Like South Africa’s FPB, the KFCB has the authority to regulate broadcast and film content in Kenya, including on the internet.
It’s not clear if there are other African countries with localised screening authorities, for instance Nigeria’s National Broadcasting Commission (NBC), that’s also having problems with Netflix not adhering to local video content regulations and applicable fees.
‘Netflix has so far failed to comply’
Sipho Risiba, FPB chief operating officer (COO) told Channel24 that Netflix is distributing its content in South Africa but has so far failed to comply with South Africa’s Film and Publication Act for their video-on-demand service despite several attempts by the FBP to help Netflix to comply.
“Netflix is currently distributing films through their VOD service in the South African market. The FPB Act reuires all distributors of films and games to register as a distributor with the board, pay the prescribed licensing fee and have content classified in terms of the Film and Publication Act and FPB classification guidelines and in this case Netflix is included,” says Risiba.
“The FPB has engaged with Netflix several times to try and asssit them to comply with the Film and Publication Act for their VOD service.
“Unfortunately both parties could not agree to some fundamentalaspects of compliance. We have since sought legal advice on how to resolve the issue”.
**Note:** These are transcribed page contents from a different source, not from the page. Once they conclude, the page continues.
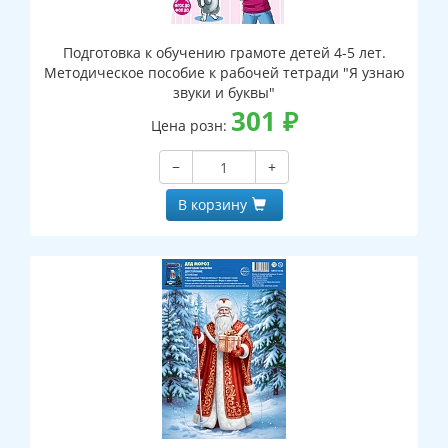
Подготовка к обучению грамоте детей 4-5 лет.
Методическое пособие к рабочей тетради "Я узнаю
звуки и буквы"
301
₽
Цена розн:
−
+
В корзину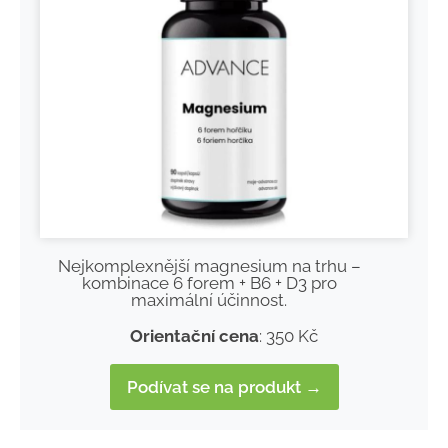
Nejkomplexnější magnesium na trhu –
kombinace 6 forem + B6 + D3 pro
maximální účinnost.
Orientační cena
: 350 Kč
Podívat se na produkt →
While other SVOD services that have sprung up the past two years in South Africa are also not paying their licensing fees, Naspers ShowMax that is Netflix’ biggest rival, told Channel24 in response to a media enquiry last week that it has paid its required fee.
Risiba said that because of confidentiality clauses with distributors he can’t name non-compliant distributors.
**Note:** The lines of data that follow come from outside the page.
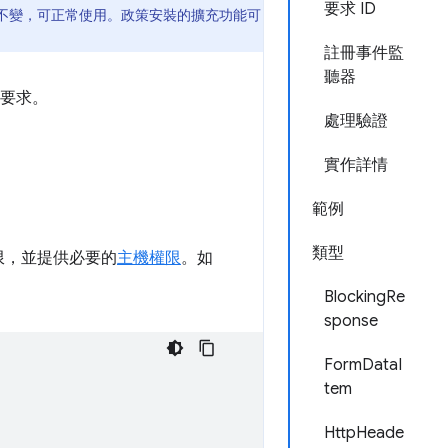
要求 ID
I 保持不變，可正常使用。政策安裝的擴充功能可
註冊事件監
聽器
的要求。
處理驗證
實作詳情
範例
類型
限，並提供必要的
主機權限
。如
BlockingRe
sponse
FormDataI
tem
HttpHeade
“The R795 000 is an annual licensing fee. Currently the distributors have the option of submitting each title for classification prior to distribution, [but] this is not feasible for distributors with a huge catalogue and all VOD distributors that we have engaged with, have agreed to this and most opted for the annual licensing fee,” says Risiba.
“The agreements help us to co-regulate the content with the distributors, while they exercise control of when and what time to make content live with appropriate consumer advisories.”
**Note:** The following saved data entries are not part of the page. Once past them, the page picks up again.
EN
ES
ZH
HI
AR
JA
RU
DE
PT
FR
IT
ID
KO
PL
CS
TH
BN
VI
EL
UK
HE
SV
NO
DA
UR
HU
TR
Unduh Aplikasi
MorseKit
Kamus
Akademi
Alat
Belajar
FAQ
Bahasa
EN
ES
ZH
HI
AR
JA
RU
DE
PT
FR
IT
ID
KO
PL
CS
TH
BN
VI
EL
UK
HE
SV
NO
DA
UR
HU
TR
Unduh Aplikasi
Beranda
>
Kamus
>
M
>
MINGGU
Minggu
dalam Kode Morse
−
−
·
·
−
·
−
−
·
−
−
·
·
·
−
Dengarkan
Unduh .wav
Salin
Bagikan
Netflix: We have nothing to add to the story
Sipho Risiba says the FPB is currently reviewing its tariffs “that will be fair and justifiable for our economy as well as new and small entrants to the market” and that the tariff review was the FPB’s initiative.
“The process is currently on the last phase, we already had round table discussions and interviews with online and physical distributors”.
Netflix was asked last week why it has not paid the FPB licence fee required in South Africa and if it can give background on the matter from its perspective. Netflix wants South African consumers to use its service but didn’t want to answer Channel24’s question.
Netflix was also asked whether it is negotiating with the FPB regarding the issue of a payable, localised licence fee but Netflix declined comment, saying it has nothing to add to the story.
Netflix didn't want to respond when asked if its wants to explain its side of the issue, and if Netflix sees the R750 000 annual fee as a type of extortion.